Initial Emergency Management
While stroke during pregnancy presents several additional challenges, initial emergency investigations and treatment of stroke during pregnancy, or within the 6 weeks thereafter, is similar to treatment in the nonpregnancy state. Rapid presentation to a stroke centre for timely assessment and management represents the best opportunity for a good outcome for the mother and baby. Delay or deferral of critical steps in the diagnosis of stroke, and life-saving care due to pregnancy is not warranted. In such cases, maternal health is essential for fetal well-being. Hypertension and headaches, which are both common during pregnancy, may also indicate more serious conditions.
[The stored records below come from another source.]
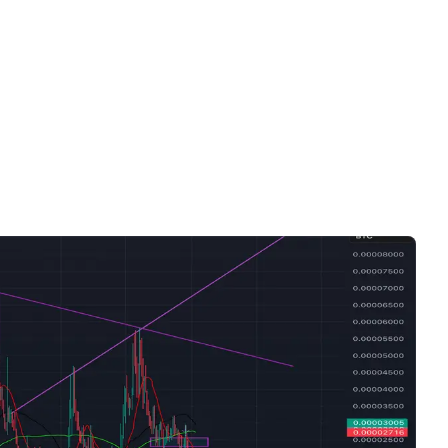
Videos only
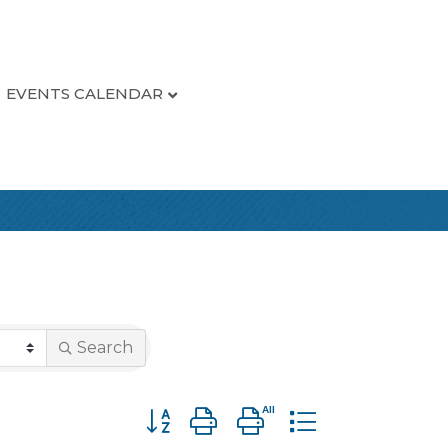
EVENTS CALENDAR
Search
Button group with nested dropdown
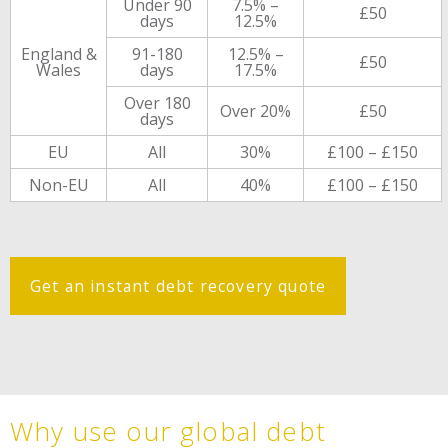
Under 90
7.5% –
£50
days
12.5%
England &
91-180
12.5% –
£50
Wales
days
17.5%
Over 180
Over 20%
£50
days
EU
All
30%
£100 – £150
Non-EU
All
40%
£100 – £150
Get an instant debt recovery quote
Why use our global debt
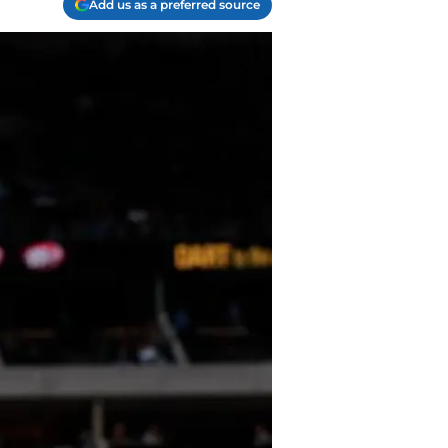
Add us as a preferred source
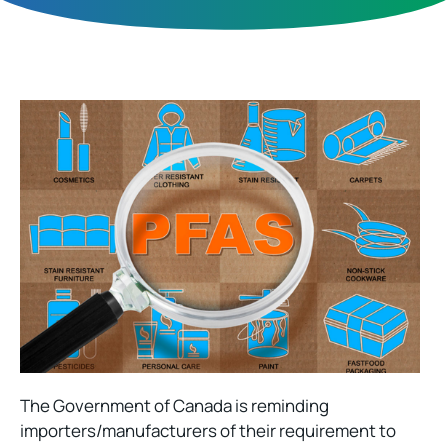
The Government of Canada is reminding
importers/manufacturers of their requirement to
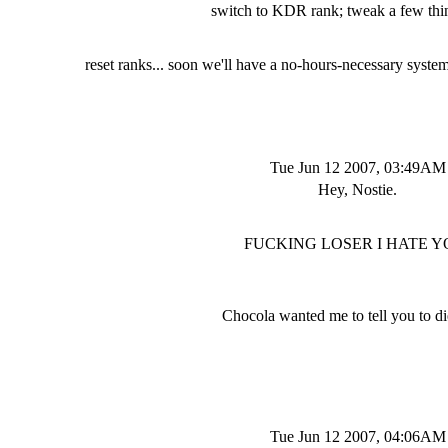
switch to KDR rank; tweak a few thin
reset ranks... soon we'll have a no-hours-necessary syste
Tue Jun 12 2007, 03:49AM
Hey, Nostie.
FUCKING LOSER I HATE Y
Chocola wanted me to tell you to d
Tue Jun 12 2007, 04:06AM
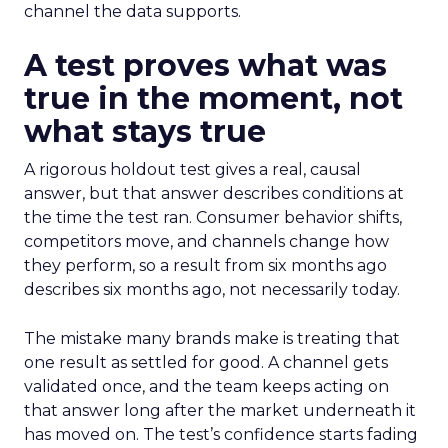
channel the data supports.
A test proves what was
true in the moment, not
what stays true
A rigorous holdout test gives a real, causal
answer, but that answer describes conditions at
the time the test ran. Consumer behavior shifts,
competitors move, and channels change how
they perform, so a result from six months ago
describes six months ago, not necessarily today.
The mistake many brands make is treating that
one result as settled for good. A channel gets
validated once, and the team keeps acting on
that answer long after the market underneath it
has moved on. The test’s confidence starts fading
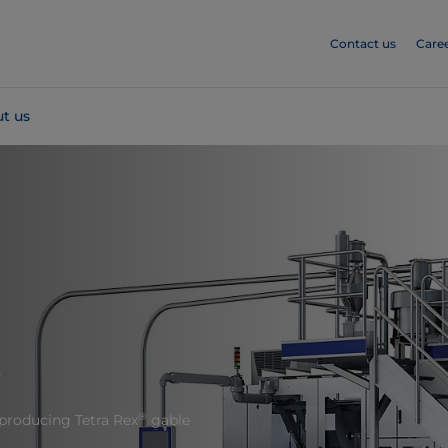
Contact us
Care
t us
8
®
 producing Tetra Rex
gable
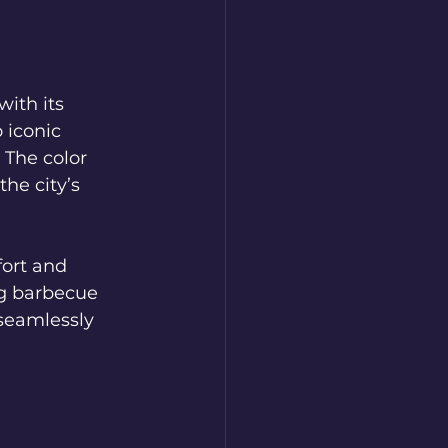
th its 
 iconic 
 The color 
he city’s 
ort and 
ng barbecue 
 seamlessly 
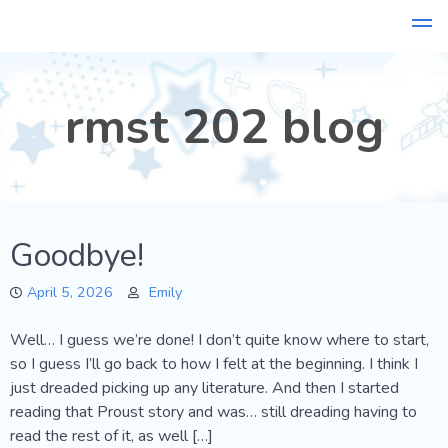
Skip
to
content
rmst 202 blog
Goodbye!
April 5, 2026
Emily
Well… I guess we’re done! I don’t quite know where to start,
so I guess I’ll go back to how I felt at the beginning. I think I
just dreaded picking up any literature. And then I started
reading that Proust story and was… still dreading having to
read the rest of it, as well […]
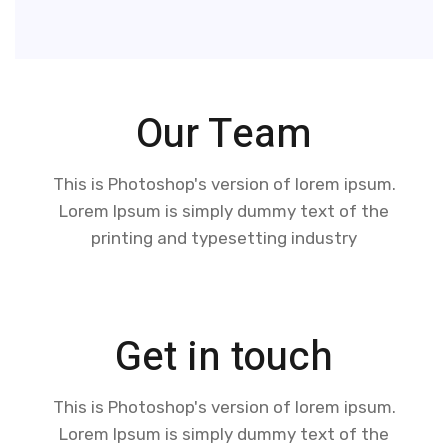
Our Team
This is Photoshop's version of lorem ipsum.
Lorem Ipsum is simply dummy text of the
printing and typesetting industry
Get in touch
This is Photoshop's version of lorem ipsum.
Lorem Ipsum is simply dummy text of the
In particular, the rapid identification and treatment of hypertension in a woman presenting with neurological symptoms with a history of preeclampsia, is of critical importance. Hypertensive treatment should be initiated to achieve and maintain a systolic blood pressure of <160 mm Hg. It should be noted that women with severe preeclampsia and eclampsia do not always present with elevations in diastolic blood pressure (Martin et al. 2005). While common during pregnancy and often benign, headaches may also occur as the result of more serious neurological conditions. Their history and characteristics should be queried. Thunderclap headache may be a symptom of subarachnoid hemorrhage, while a headache with atypical aura, may result from a stroke or TIA. Headache will accompany ischemic stroke in 17% to 34% of cases and are usually nonspecific in quality and of moderate intensity. (MacGregor et al. 2014).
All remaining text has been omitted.